The following publication has been lightly reedited for spelling, grammar, and style to provide better searchability and an improved reading experience. No substantive changes impacting the data, analysis, or conclusions have been made. A PDF of the originally published version is available here.

Globalization involves increasing integration of economies around the world, from the national to the most local levels, thereby promoting international trade in goods and services and cross-border movement of information, technology, people, and investments. This article examines the benefits and costs to the U.S. and other countries.

Since the conclusion of World War II in 1945, international trade has been greatly facilitated by agreement among trading countries on a set of rules for international trade, known as the General Agreement on Tariffs and Trade (GATT). These rules were developed through a series of eight “rounds” of international trade negotiations between 1947 and 1994. Through these negotiations, export subsidies were banned on everything but agricultural products, and import tariffs on manufactured goods were reduced to inconsequential levels. As a result, trade in manufactured goods has grown rapidly, achieving an unprecedented level of specialization and exchange among countries.

Developments in ocean shipping have also facilitated the latest wave of globalization, e.g., larger and faster vessels and containerization of their cargoes. These developments, combined with state-of-the-art logistics, have significantly lowered the cost of international transactions. Multinational firms now engage in just-in-time sourcing through global supply chains. Deregulation and increasing competition have further reduced costs of international transportation and telecommunications. Overbuilding of fiber optics capacity among countries during the dot-com boom in the 1990s also contributed to today’s historically low prices of international telecommunications.

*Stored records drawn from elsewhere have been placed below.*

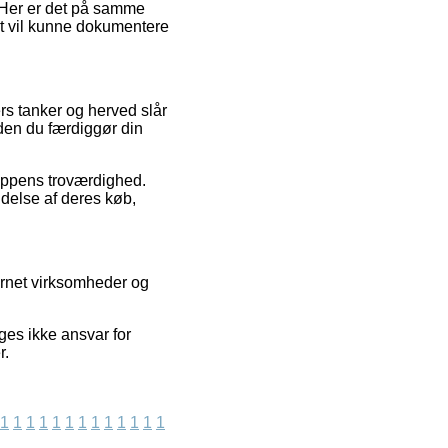
 Her er det på samme
t vil kunne dokumentere
ers tanker og herved slår
inden du færdiggør din
hoppens troværdighed.
ldelse af deres køb,
ernet virksomheder og
ges ikke ansvar for
r.
1
1
1
1
1
1
1
1
1
1
1
1
1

At the end of World War II, most countries imposed barriers to free movement of capital across their international borders. These barriers have been largely eliminated among high-income countries and have been significantly lowered in middle-income countries, too. Billions of dollars of funds can move instantaneously among countries at the touch of a computer key.

Why trade?

Why do countries engage in international trade anyway? The U.S., for instance, engages in such trade to obtain goods and services that some other countries can produce at relatively lower cost than it can in exchange for goods and services that the U.S. can produce at lower cost than the other countries can. If everything cost the same to make in every country, there would be no basis for international trade.

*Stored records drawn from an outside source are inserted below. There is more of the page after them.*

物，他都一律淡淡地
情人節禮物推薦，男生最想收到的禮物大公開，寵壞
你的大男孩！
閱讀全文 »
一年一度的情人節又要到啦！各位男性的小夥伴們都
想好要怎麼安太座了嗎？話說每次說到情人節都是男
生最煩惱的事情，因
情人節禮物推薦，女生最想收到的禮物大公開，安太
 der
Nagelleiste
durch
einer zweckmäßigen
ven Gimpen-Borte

When a country engages in international trade, its households’ real purchasing power rises. Their incomes stretch further because they can obtain at lower cost the goods and services they have been buying. The country as a whole benefits, too. When a country engages in international trade, it can produce more gross domestic product (GDP) from its land, labor, and capital because it is not using them to produce things that other countries can produce at lower resource cost. When a country opens its borders to free movement in and out of goods and services, the market then provides the incentive to move the country’s resources into their highest-value uses, thereby facilitating economic growth.

Globalization has created the environment in which export-led economic growth can reduce poverty by bidding up wages in low-income countries. As poor people’s incomes rise, they gain purchasing power and become better markets for the products that others produce more efficiently. This has happened over and over again, particularly in Asia.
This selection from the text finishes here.